6 crucial digital marketing trends to follow
To keep up with the competition, communicators should stay up on data privacy, audience targeting and next-generation measurement techniques.
Digital marketing is filled with opportunities for brands with the right mindset and technology.
But too few firms are there yet. There are six trends that every marketer must understand, according to Delivering on the Promise Of Performance Marketing, a study released last week by Deloitte Digital.
Here’s the checklist:
1. Customer data ownership. Many brands have little or no access to first-party customer marketing data. That’s one reason “experienced-focused brands are bringing data in-house, and putting in place the relevant data, privacy and security policies that are needed to connect, understand, activate and protect their customer data.”
2. Capability in-housing. An increasing number of brands are redesigning their technology and partner ecosystems and bringing their talent and control of technology in-house. But Deloitte warns: “In-housing digital media and advertising is a more complicated prospect given the range of skills, technologies and data involved. Building a connected in-house performance marketing execution, analytics and measurement team requires a sizable investment to develop talent and create new internal processes.”
3. Data privacy. California voters approved the California Privacy Rights Act by two million votes. It takes effect in 2023. What this means for marketers is that they “should look beyond transactions and focus on long-term trust.” Forward-thinking brands are “working to reimagine their broad customer journeys as personalized trips with clearly defined benefits that consumers can individually select.”
4. Next-generation measurement. Brands have to prepare for life after third-party cookies. The best ones are “reimagining the systems, methodologies and processes required for end-to-end measurement and attribution.” What does that entail? It takes “econometric modeling paired with new analytics tools such as data clean rooms — secure platforms that connect anonymized ad/marketing data from multiple sources.”

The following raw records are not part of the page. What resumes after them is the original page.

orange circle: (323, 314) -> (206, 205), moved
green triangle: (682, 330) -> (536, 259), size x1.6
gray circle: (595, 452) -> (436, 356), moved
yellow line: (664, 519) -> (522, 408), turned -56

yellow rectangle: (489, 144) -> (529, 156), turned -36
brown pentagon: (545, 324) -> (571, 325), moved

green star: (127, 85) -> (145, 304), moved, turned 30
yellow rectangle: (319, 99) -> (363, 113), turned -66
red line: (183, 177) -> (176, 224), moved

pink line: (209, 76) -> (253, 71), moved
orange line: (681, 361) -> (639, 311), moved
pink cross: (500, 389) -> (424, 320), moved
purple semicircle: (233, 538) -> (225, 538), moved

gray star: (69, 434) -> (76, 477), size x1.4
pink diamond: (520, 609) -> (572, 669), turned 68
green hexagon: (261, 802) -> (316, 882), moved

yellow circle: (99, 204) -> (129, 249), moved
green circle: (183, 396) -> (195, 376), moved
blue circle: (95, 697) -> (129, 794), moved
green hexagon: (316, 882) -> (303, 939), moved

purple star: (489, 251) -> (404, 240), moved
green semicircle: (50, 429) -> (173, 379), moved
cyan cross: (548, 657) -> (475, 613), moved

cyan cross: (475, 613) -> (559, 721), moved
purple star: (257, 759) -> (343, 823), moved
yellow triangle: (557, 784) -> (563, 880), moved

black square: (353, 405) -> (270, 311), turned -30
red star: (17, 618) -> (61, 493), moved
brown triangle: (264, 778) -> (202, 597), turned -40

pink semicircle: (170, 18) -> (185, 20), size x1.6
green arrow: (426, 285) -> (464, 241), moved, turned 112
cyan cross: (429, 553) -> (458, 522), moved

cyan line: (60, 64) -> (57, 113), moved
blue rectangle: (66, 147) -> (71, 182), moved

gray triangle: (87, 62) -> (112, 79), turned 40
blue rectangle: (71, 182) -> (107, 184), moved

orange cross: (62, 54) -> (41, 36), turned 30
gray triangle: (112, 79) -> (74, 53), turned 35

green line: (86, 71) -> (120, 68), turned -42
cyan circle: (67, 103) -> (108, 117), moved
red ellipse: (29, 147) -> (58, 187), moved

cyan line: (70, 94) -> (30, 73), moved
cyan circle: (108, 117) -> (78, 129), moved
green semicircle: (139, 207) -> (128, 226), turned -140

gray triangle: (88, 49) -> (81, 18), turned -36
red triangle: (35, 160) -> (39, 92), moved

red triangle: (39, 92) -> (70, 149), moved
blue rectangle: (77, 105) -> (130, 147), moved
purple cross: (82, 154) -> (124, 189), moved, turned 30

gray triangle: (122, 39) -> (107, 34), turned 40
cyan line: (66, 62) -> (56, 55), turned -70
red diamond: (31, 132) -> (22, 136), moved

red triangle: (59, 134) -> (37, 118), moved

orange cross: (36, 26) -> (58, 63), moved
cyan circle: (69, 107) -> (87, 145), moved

5. Martech ecosystem revolution. It is time for brands to reevaluate their technology stacks and partner ecosystems, with an eye toward streamlining. But be advised: “At every step, it will be important to find and connect the most adaptable solutions possible; and to strengthen your internal and external resources to get the most out of what you choose.”
6. Omnichannel audience modeling. Brands need to move “far beyond common retargeting techniques used today,” the paper states. This isn’t just about connecting technology. “In many organizations today, marketing tactics are siloed and owned by different teams: One team owns email, another manages social, another optimizes website landing pages, and so on,” the report continues. “These silos must be broken down in order for organizations to effectively coordinate paid and owned marketing activities, and to understand and engage audiences in an omnichannel paradigm.
That way, for example, cross-selling emails sent to segments of known customers align, in both tone and content, with targeted ads shown to those same customers on publishing platforms or social channels.